A las puertas del tendal se fueron reuniendo caballeros y escuderos, capitanes y damas, cortesanos y soldadesca con el fin de rendir pleitesía a su rey cuando abandonara de nuevo la tienda para reverenciarlo en su marcha. El médico don Martín también se situó frente a la jaima, por si de nuevo se solicitaban sus servicios, y hasta don Teodoro, el capellán real, pretendía entrar en la tienda para hablarle al rey de sus pobres huesos, pero no se decidió a hacerlo porque la mañana estaba despejada y el sol lo reconfortaba, por lo que en aquellos momentos no sentía mal alguno y la queja, por intenso que fuera el dramatismo con que la acompañara, no habría resultado convincente.

Don Jaime, ajeno a los murmullos provenientes del exterior, terminó su vaso y se levantó a pasear por la tienda, recogido en sus pensamientos. Su actitud indicaba que necesitaba hablar de alguna otra cosa con su Alférez Real. No obstante, pasaba el tiempo y guardaba silencio.

—¿Os inquieta alguna otra cosa, majestad? —preguntó al fin don Blasco.

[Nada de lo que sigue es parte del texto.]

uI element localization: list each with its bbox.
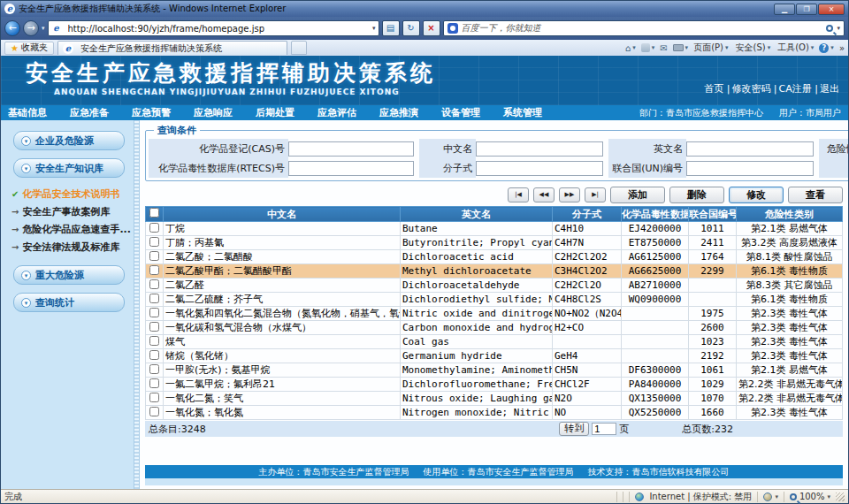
select-all-checkbox[interactable] xyxy=(149,208,159,218)
table-row[interactable]: 丁烷ButaneC4H10EJ42000001011第2.1类 易燃气体 xyxy=(146,222,843,236)
top-link-2[interactable]: CA注册 xyxy=(779,83,812,95)
row-checkbox[interactable] xyxy=(149,251,159,261)
nav-item-0[interactable]: 基础信息 xyxy=(8,106,47,119)
table-row[interactable]: 一氧化二氮；笑气Nitrous oxide; Laughing gasN2OQX… xyxy=(146,392,843,406)
row-checkbox[interactable] xyxy=(149,294,159,303)
mail-button[interactable]: ✉ xyxy=(660,43,667,53)
nav-item-8[interactable]: 系统管理 xyxy=(503,106,542,119)
page-input[interactable] xyxy=(592,423,616,435)
row-checkbox[interactable] xyxy=(149,393,159,402)
goto-button[interactable]: 转到 xyxy=(559,422,589,436)
row-checkbox[interactable] xyxy=(149,407,159,416)
search-dropdown-icon[interactable]: ▾ xyxy=(837,25,840,32)
enname-input[interactable] xyxy=(686,141,814,157)
table-row[interactable]: 一氧化氮和四氧化二氮混合物（氮氧化物，硝基气，氧化氮气体）Nitric oxid… xyxy=(146,307,843,321)
browser-menu-0[interactable]: 页面(P)▾ xyxy=(693,42,728,54)
close-button[interactable]: × xyxy=(818,4,845,15)
top-link-0[interactable]: 首页 xyxy=(704,83,723,95)
first-page-button[interactable]: |◀ xyxy=(508,187,529,202)
row-checkbox[interactable] xyxy=(149,308,159,317)
row-checkbox[interactable] xyxy=(149,350,159,360)
row-checkbox[interactable] xyxy=(149,364,159,374)
next-page-button[interactable]: ▶▶ xyxy=(559,187,580,202)
cas-input[interactable] xyxy=(288,141,414,157)
table-row[interactable]: 二氯二乙硫醚；芥子气Dichlorodiethyl sulfide; Musta… xyxy=(146,293,843,307)
col-cn[interactable]: 中文名 xyxy=(164,207,401,222)
nav-item-4[interactable]: 后期处置 xyxy=(256,106,294,119)
row-checkbox[interactable] xyxy=(149,322,159,332)
table-row[interactable]: 二氯乙酸甲酯；二氯醋酸甲酯Methyl dichloroacetateC3H4C… xyxy=(146,264,843,279)
table-row[interactable]: 一甲胺(无水)；氨基甲烷Monomethylamine; Aminomethan… xyxy=(146,363,843,378)
toolbar-overflow-chevron[interactable]: » xyxy=(839,43,845,53)
col-en[interactable]: 英文名 xyxy=(401,207,553,222)
top-link-1[interactable]: 修改密码 xyxy=(731,83,770,95)
browser-menu-2[interactable]: 工具(O)▾ xyxy=(777,42,814,54)
row-checkbox[interactable] xyxy=(149,336,159,346)
rtecs-input[interactable] xyxy=(288,161,414,176)
row-checkbox[interactable] xyxy=(149,378,159,388)
last-page-button[interactable]: ▶| xyxy=(585,187,606,202)
table-row[interactable]: 丁腈；丙基氰Butyronitrile; Propyl cyanideC4H7N… xyxy=(146,236,843,250)
forward-button[interactable]: → xyxy=(23,20,39,36)
search-box[interactable]: 百度一下，你就知道 ▾ xyxy=(443,20,845,36)
protected-mode-button[interactable]: ▾ xyxy=(763,493,778,501)
sidebar-item[interactable]: →安全生产事故案例库 xyxy=(11,203,134,221)
table-row[interactable]: 一氧化氮；氧化氮Nitrogen monoxide; Nitric oxideN… xyxy=(146,406,843,420)
modify-button[interactable]: 修改 xyxy=(729,187,784,203)
compatibility-view-button[interactable]: ▤ xyxy=(382,20,400,36)
table-row[interactable]: 煤气Coal gas1023第2.3类 毒性气体 xyxy=(146,335,843,349)
row-checkbox[interactable] xyxy=(149,223,159,233)
refresh-button[interactable]: ↻ xyxy=(402,20,420,36)
url-field[interactable]: e http://localhost:90/yjzh/frame/homepag… xyxy=(48,20,379,36)
active-tab[interactable]: e 安全生产应急救援指挥辅助决策系统 xyxy=(57,41,287,55)
print-button[interactable]: ▾ xyxy=(673,44,689,51)
search-icon[interactable] xyxy=(826,25,833,32)
browser-menu-1[interactable]: 安全(S)▾ xyxy=(735,42,770,54)
history-chevron-icon[interactable]: ▾ xyxy=(42,25,45,32)
top-link-3[interactable]: 退出 xyxy=(820,83,839,95)
stop-button[interactable]: × xyxy=(423,20,440,36)
table-row[interactable]: 锗烷（氢化锗）Germanium hydrideGeH42192第2.3类 毒性… xyxy=(146,349,843,363)
nav-item-5[interactable]: 应急评估 xyxy=(317,106,356,119)
table-row[interactable]: 二氯乙醛DichloroacetaldehydeC2H2Cl2OAB271000… xyxy=(146,279,843,293)
col-un[interactable]: 联合国编号 xyxy=(689,207,737,222)
maximize-button[interactable]: ❐ xyxy=(796,4,817,15)
table-row[interactable]: 一氟二氯甲烷；氟利昂21Dichlorofluoromethane; Freon… xyxy=(146,378,843,392)
prev-page-button[interactable]: ◀◀ xyxy=(533,187,555,202)
sidebar-group-button[interactable]: ▾安全生产知识库 xyxy=(13,158,125,178)
home-button[interactable]: ⌂▾ xyxy=(625,43,636,53)
minimize-button[interactable]: ▁ xyxy=(774,4,795,15)
help-button[interactable]: ?▾ xyxy=(819,43,834,53)
row-checkbox[interactable] xyxy=(149,265,159,275)
col-hazard[interactable]: 危险性类别 xyxy=(737,207,843,222)
url-dropdown-icon[interactable]: ▾ xyxy=(372,25,376,32)
sidebar-group-button[interactable]: ▾查询统计 xyxy=(13,293,125,312)
feeds-button[interactable]: ▾ xyxy=(641,43,655,52)
nav-item-1[interactable]: 应急准备 xyxy=(70,106,109,119)
sidebar-item[interactable]: →危险化学品应急速查手... xyxy=(11,221,134,239)
nav-item-7[interactable]: 设备管理 xyxy=(441,106,480,119)
col-rtecs[interactable]: 化学品毒性数据... xyxy=(622,207,689,222)
table-row[interactable]: 一氧化碳和氢气混合物（水煤气）Carbon monoxide and hydro… xyxy=(146,321,843,335)
sidebar-item[interactable]: ✔化学品安全技术说明书 xyxy=(11,186,134,203)
formula-input[interactable] xyxy=(476,161,603,176)
table-row[interactable]: 二氯乙酸；二氯醋酸Dichloroacetic acidC2H2Cl2O2AG6… xyxy=(146,250,843,264)
sidebar-splitter[interactable] xyxy=(134,120,140,489)
delete-button[interactable]: 删除 xyxy=(669,187,724,203)
row-checkbox[interactable] xyxy=(149,279,159,289)
col-formula[interactable]: 分子式 xyxy=(553,207,622,222)
view-button[interactable]: 查看 xyxy=(788,187,843,203)
nav-item-3[interactable]: 应急响应 xyxy=(194,106,233,119)
row-checkbox[interactable] xyxy=(149,237,159,247)
zoom-control[interactable]: 100% ▾ xyxy=(790,492,830,501)
favorites-button[interactable]: ★ 收藏夹 xyxy=(4,42,54,55)
nav-item-2[interactable]: 应急预警 xyxy=(132,106,171,119)
nav-item-6[interactable]: 应急推演 xyxy=(379,106,418,119)
cnname-input[interactable] xyxy=(476,141,603,157)
new-tab-button[interactable] xyxy=(291,41,307,55)
resize-grip[interactable] xyxy=(836,493,845,501)
sidebar-item[interactable]: →安全法律法规及标准库 xyxy=(11,239,134,256)
back-button[interactable]: ← xyxy=(4,20,20,36)
sidebar-group-button[interactable]: ▾企业及危险源 xyxy=(13,131,125,150)
un-input[interactable] xyxy=(686,161,814,176)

—En realidad, sí —aceptó el rey, deteniéndose frente a su amigo—. Pensaba en esa golondrina y..., bueno, hay algunas cosas que no acabo de comprender. Quiero unificar reinos, ganar ciudades para la devoción a la Virgen, Nuestra Señora, y por eso me debato entre mantener mi palabra de marchar sobre Mallorca, como insisten mis leales de Cataluña la Vieja, o en atender a la reiterada petición de mis nobles aragoneses de marchar antes sobre Valencia. No me basta la promesa de vasallaje de Zayd. Estoy convencido de que, asegurando en primer lugar todo el Levante, desde Gerona hasta Murcia, sería más fácil procurar la rendición de Mallorca sin necesidad de iniciar una guerra, ¿no opinas igual?